Return every line of the entries that includes the word "Самохина".

::::

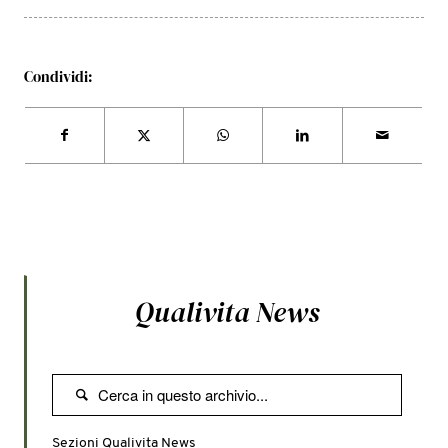
Condividi:
Qualivita News

Sezioni Qualivita News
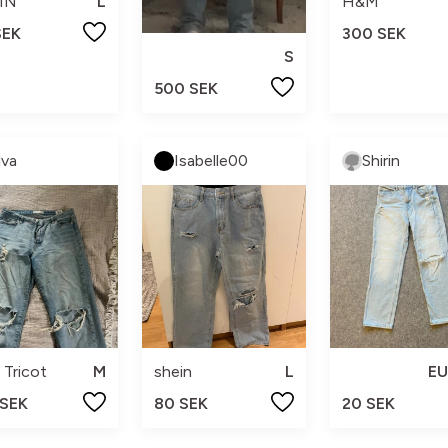
IN
L
H&M
SEK
300 SEK
S
500 SEK
lva
Isabelle00
Shirin
 Tricot
M
shein
L
EU
 SEK
80 SEK
20 SEK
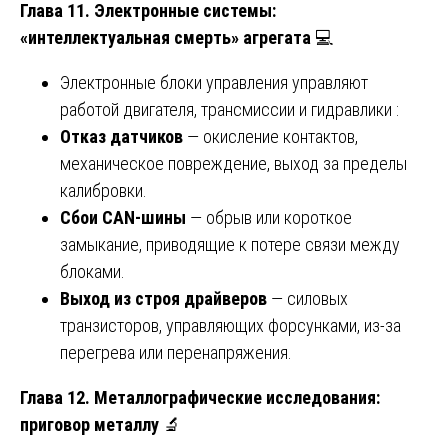
Глава 11. Электронные системы:
«интеллектуальная смерть» агрегата
💻
Электронные блоки управления управляют
работой двигателя, трансмиссии и гидравлики :
Отказ датчиков
— окисление контактов,
механическое повреждение, выход за пределы
калибровки.
Сбои CAN-шины
— обрыв или короткое
замыкание, приводящие к потере связи между
блоками.
Выход из строя драйверов
— силовых
транзисторов, управляющих форсунками, из-за
перегрева или перенапряжения.
Глава 12. Металлографические исследования:
приговор металлу
🔬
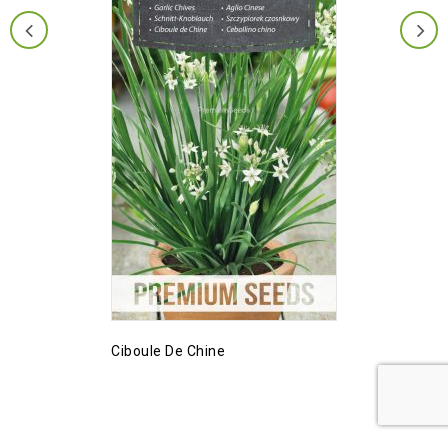
Ciboule De Chine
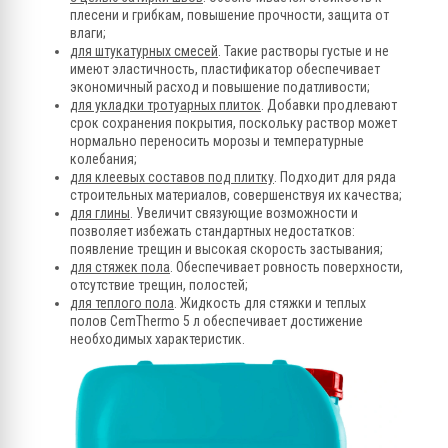
плесени и грибкам, повышение прочности, защита от
влаги;
для штукатурных смесей
. Такие растворы густые и не
имеют эластичность, пластификатор обеспечивает
экономичный расход и повышение податливости;
для укладки тротуарных плиток
. Добавки продлевают
срок сохранения покрытия, поскольку раствор может
нормально переносить морозы и температурные
колебания;
для клеевых составов под плитку
. Подходит для ряда
строительных материалов, совершенствуя их качества;
для глины
. Увеличит связующие возможности и
позволяет избежать стандартных недостатков:
появление трещин и высокая скорость застывания;
для стяжек пола
. Обеспечивает ровность поверхности,
отсутствие трещин, полостей;
для теплого пола
. Жидкость для стяжки и теплых
полов CemThermo 5 л обеспечивает достижение
необходимых характеристик.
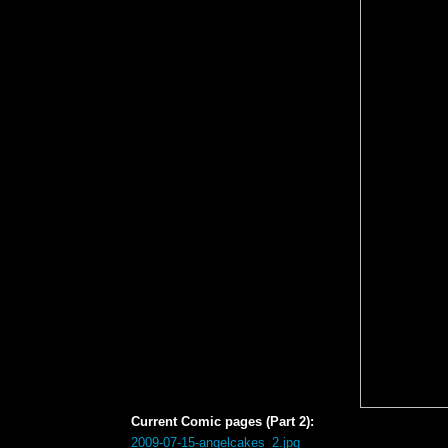
Current Comic pages (Part 2):
2009-07-15-angelcakes_2.jpg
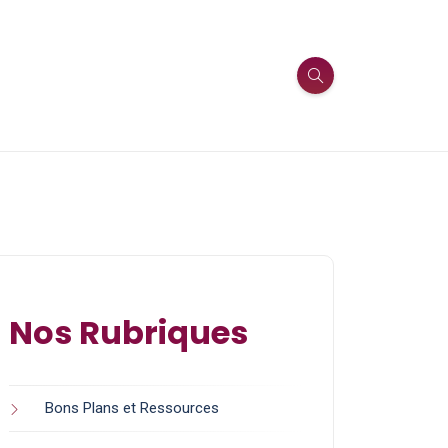
Nos Rubriques
Bons Plans et Ressources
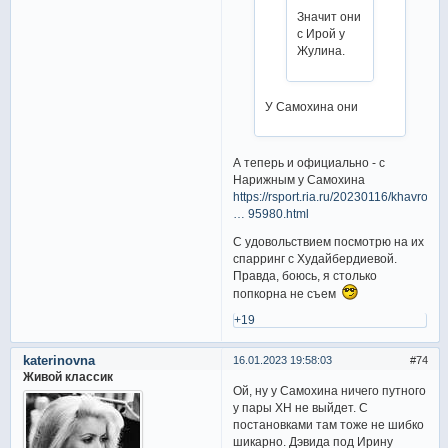
Значит они
с Ирой у
Жулина.
У Самохина они
А теперь и официально - с
Нарижным у Самохина
https://rsport.ria.ru/20230116/khavroni
… 95980.html
С удовольствием посмотрю на их
спарринг с Худайбердиевой.
Правда, боюсь, я столько
попкорна не съем
+19
katerinovna
16.01.2023 19:58:03
74
Живой классик
Ой, ну у Самохина ничего путного
у пары ХН не выйдет. С
постановками там тоже не шибко
шикарно. Дэвида под Ирину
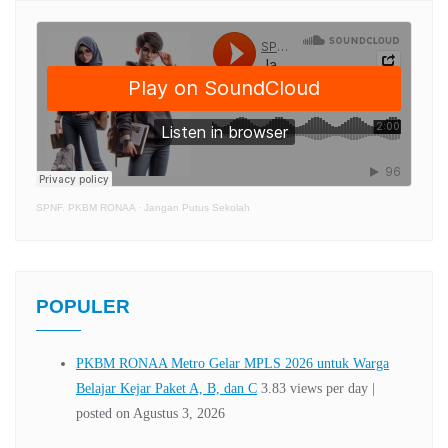
SPNF. PKBM RONAA
·
Jangan Putus Sekolah
POPULER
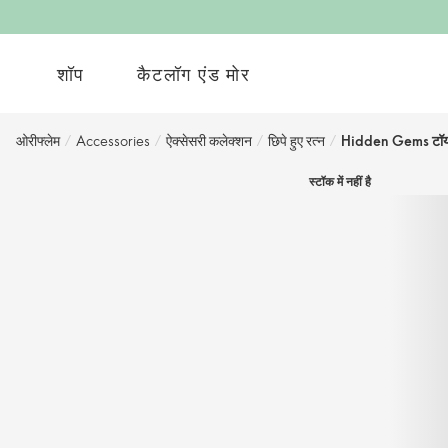
शॉप
कैटलॉग एंड मोर
ओरीफ्लेम
/
Accessories
/
ऐक्सेसरी कलेक्शन
/
छिपे हुए रत्न
/
Hidden Gems टॉयल
स्टॉक में नहीं है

::::

■ **RESULT BELOW**
У Самохина они
Нарижным у Самохина
Ой, ну у Самохина ничего путного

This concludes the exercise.